Source data
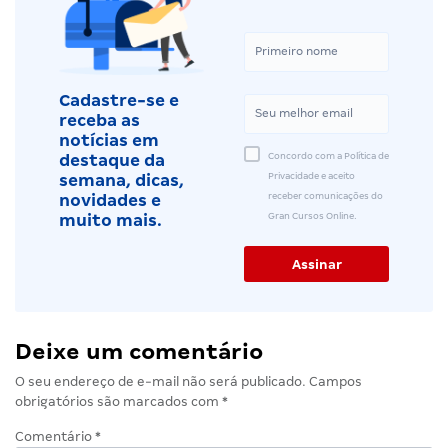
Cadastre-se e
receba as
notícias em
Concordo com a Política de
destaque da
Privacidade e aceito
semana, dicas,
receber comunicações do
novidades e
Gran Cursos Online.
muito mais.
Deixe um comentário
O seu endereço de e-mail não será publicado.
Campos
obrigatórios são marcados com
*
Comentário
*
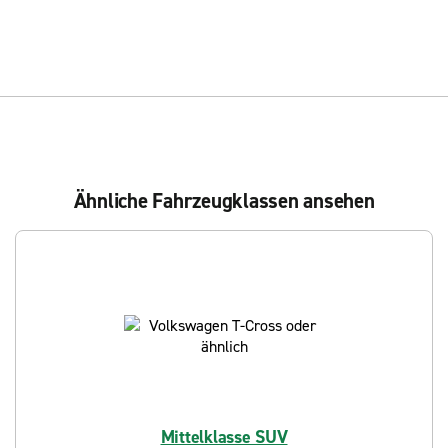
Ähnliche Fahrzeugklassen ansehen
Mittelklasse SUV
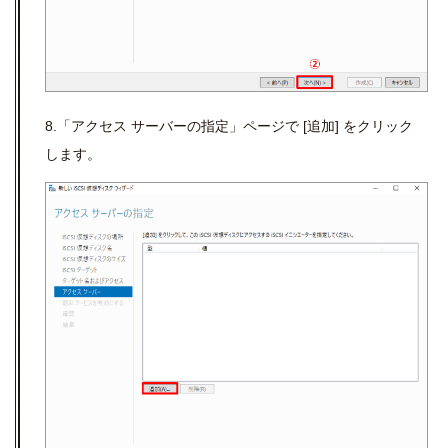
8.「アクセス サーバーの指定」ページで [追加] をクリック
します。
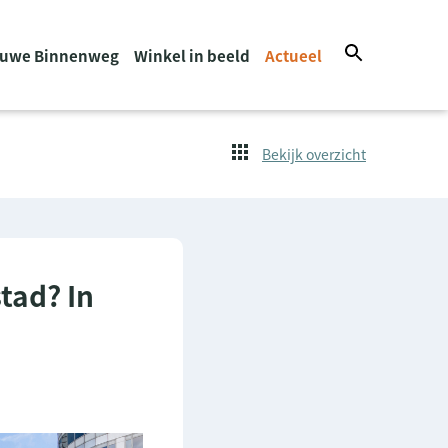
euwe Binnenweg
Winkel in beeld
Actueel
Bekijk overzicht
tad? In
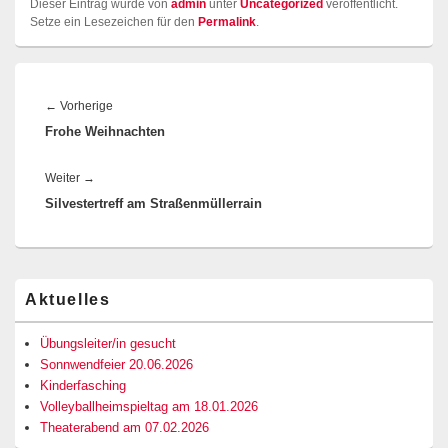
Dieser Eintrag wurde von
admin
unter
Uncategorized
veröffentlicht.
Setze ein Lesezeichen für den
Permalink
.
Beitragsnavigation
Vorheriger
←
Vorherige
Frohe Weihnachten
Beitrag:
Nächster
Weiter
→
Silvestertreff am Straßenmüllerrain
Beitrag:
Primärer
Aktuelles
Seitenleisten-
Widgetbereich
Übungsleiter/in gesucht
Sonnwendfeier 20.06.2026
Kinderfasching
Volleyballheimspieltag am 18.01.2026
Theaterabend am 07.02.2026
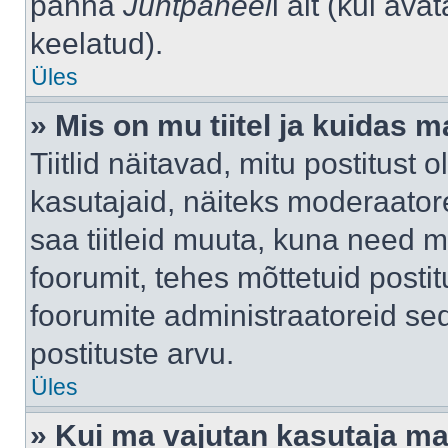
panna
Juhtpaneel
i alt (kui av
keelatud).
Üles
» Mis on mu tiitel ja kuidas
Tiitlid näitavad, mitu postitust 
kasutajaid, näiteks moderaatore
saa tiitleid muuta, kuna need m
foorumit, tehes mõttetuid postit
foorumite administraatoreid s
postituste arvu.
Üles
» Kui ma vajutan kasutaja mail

Your objective
From the line containing "tiitel ja kuidas" through the last line of the entries above, print each line exactly as it stands.

Exercise answer
» Mis on mu tiitel ja kuidas
Tiitlid näitavad, mitu postitust 
kasutajaid, näiteks moderaatore
saa tiitleid muuta, kuna need m
foorumit, tehes mõttetuid postit
foorumite administraatoreid s
postituste arvu.
Üles
» Kui ma vajutan kasutaja mail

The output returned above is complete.